Written by leading global experts, including pioneers in the field, the four-volume set on Hyperspectral Remote Sensing of Vegetation, Second Edition, reviews existing state-of-the-art knowledge, highlights advances made in different areas, and provides guidance for the appropriate use of hyperspectral data in the study and management of agricultural crops and natural vegetation. Volume IV, Advanced Applications in Remote Sensing of Agricultural Crops and Natural Vegetation discusses the use of hyperspectral or imaging spectroscopy data in numerous specific and advanced applications, such as forest management, precision farming, managing invasive species, and local to global land cover change detection. It emphasizes the importance of hyperspectral remote sensing tools for studying vegetation processes and functions as well as the appropriate use of hyperspectral data for vegetation management practices. The concluding chapter provides readers with useful guidance on the highlights and essence of Volume IV through the editors? perspective.

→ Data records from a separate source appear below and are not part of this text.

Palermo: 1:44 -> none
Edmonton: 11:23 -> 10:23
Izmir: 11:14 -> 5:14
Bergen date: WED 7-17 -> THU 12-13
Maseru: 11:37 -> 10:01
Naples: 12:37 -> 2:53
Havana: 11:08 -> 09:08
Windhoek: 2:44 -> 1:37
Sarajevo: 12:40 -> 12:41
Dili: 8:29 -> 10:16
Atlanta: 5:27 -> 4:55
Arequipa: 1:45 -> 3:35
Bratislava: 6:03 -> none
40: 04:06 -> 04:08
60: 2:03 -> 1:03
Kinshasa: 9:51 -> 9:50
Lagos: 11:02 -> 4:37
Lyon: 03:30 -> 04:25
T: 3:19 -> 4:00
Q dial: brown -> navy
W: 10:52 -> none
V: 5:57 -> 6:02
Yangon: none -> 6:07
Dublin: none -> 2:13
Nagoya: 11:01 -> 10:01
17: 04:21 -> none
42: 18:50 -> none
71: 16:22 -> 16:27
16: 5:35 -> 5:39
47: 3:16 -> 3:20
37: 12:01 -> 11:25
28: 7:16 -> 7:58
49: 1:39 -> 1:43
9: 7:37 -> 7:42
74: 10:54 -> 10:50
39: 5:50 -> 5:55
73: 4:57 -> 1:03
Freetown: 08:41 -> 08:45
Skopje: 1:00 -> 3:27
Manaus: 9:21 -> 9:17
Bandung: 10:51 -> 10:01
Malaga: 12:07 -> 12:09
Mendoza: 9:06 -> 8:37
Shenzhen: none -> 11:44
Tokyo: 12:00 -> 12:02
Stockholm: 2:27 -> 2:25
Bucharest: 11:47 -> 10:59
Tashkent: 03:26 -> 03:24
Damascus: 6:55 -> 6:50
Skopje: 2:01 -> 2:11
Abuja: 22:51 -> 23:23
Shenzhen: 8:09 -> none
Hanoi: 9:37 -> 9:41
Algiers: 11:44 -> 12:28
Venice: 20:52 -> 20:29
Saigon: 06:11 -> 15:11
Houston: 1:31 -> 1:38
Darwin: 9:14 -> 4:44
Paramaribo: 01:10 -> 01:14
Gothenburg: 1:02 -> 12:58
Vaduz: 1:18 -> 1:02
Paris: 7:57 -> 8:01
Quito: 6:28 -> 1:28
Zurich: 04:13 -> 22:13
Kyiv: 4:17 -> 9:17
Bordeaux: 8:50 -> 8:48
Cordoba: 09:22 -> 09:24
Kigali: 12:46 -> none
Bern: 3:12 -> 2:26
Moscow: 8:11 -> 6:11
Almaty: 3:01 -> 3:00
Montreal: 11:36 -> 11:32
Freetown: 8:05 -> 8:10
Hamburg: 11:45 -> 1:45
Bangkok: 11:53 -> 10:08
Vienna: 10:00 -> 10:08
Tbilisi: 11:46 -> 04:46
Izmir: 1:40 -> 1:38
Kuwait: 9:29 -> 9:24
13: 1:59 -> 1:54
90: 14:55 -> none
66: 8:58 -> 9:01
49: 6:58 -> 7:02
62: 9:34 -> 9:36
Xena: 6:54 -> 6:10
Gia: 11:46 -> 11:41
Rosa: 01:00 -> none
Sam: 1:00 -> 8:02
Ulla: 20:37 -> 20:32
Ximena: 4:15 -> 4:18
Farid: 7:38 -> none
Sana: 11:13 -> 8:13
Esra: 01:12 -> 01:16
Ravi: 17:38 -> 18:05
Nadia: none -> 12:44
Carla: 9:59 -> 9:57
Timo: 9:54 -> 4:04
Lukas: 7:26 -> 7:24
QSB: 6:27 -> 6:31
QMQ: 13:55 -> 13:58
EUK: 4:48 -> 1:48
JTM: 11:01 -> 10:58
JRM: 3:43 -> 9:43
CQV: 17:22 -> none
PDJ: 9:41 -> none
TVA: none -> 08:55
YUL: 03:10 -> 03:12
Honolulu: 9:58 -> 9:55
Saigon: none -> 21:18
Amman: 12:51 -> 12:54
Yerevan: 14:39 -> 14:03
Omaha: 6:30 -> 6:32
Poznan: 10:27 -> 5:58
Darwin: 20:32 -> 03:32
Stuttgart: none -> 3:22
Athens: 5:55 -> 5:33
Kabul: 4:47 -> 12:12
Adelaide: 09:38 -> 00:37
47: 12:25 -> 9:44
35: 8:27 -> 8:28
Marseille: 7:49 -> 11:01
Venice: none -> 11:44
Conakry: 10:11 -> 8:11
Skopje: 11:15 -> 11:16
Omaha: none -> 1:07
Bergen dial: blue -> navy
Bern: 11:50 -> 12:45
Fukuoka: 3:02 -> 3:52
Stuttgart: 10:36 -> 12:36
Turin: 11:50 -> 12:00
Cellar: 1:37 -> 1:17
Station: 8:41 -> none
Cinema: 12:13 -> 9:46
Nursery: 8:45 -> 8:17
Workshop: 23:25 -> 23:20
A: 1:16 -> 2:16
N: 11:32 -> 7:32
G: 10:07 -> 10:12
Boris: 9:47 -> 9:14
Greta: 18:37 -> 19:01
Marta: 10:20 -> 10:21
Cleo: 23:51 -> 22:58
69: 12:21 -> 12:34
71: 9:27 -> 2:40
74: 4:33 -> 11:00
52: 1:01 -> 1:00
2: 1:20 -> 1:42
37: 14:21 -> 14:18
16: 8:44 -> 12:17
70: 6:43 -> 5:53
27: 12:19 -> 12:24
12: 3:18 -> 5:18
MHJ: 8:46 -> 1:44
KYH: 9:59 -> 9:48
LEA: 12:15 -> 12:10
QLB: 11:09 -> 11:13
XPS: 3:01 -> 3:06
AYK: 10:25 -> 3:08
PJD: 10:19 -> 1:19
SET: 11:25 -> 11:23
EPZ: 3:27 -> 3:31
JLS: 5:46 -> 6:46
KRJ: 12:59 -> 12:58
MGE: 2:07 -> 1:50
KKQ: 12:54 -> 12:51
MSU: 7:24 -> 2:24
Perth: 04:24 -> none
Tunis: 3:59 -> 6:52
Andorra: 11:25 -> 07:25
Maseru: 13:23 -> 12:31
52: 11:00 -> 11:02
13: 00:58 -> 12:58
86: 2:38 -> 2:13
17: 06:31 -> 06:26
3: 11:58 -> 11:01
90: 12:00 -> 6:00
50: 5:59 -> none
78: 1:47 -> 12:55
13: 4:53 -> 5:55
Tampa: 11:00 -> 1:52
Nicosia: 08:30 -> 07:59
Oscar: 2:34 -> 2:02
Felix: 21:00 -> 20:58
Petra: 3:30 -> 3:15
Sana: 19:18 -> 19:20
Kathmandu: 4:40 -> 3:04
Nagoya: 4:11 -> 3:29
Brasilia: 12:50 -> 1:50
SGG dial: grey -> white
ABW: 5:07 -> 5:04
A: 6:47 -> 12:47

Key Features of Volume IV: Guides readers to harness the capabilities of the most recent advances in applying hyperspectral remote sensing technology to the study of terrestrial vegetation.
Includes specific applications on agriculture, crop management practices, study of crop stress and diseases, crop characteristics based on inputs (e.g., nitrogen, irrigation), study of vegetation impacted by heavy metals, gross and net primary productivity studies, light use efficiency studies, crop water use and actual evapotranspiration studies, phenology monitoring, land use and land cover studies, global change studies, plant species detection, wetland and forest characterization and mapping, crop productivity and crop water productivity mapping, and modeling.
Encompasses hyperspectral or imaging spectroscopy data in narrow wavebands used across visible, red-edge, near-infrared, far-infrared, shortwave infrared, and thermal portions of the spectrum.
Explains the implementation of hyperspectral remote sensing data processing mechanisms in a standard, fast, and efficient manner for their applications.
Discusses cloud computing to overcome hyperspectral remote sensing massive big data challenges.
Provides hyperspectral analysis of rocky surfaces on the earth and other planetary systems.
Written by leading global experts, including pioneers in the field, the four-volume set on Hyperspectral Remote Sensing of Vegetation, Second Edition, reviews existing state-of- the-art knowledge, highlights advances made in different areas, and provides guidance for the appropriate use of hyperspectral data in the study and management of agricultural crops and natural vegetation. Volume II, Hyperspectral Indices and Image Classifications for Agriculture and Vegetation evaluates the performance of hyperspectral narrowband or imaging spectroscopy data with specific emphasis on the uses and applications of hyperspectral narrowband vegetation indices in characterizing, modeling, mapping, and monitoring agricultural crops and vegetation. This volume presents and discusses topics such as the non-invasive quantification of foliar pigments, leaf nitrogen concentration of cereal crop, the estimation of nitrogen content in crops and pastures, and forest leaf chlorophyll content, among others. The concluding chapter provides readers with useful guidance on the highlights and essence of Volume II through the editors? perspective. Key Features of Volume II: Provides the fundamentals of hyperspectral narrowband vegetation indices and hyperspectral derivative vegetation indices and their applications in agriculture and vegetation studies.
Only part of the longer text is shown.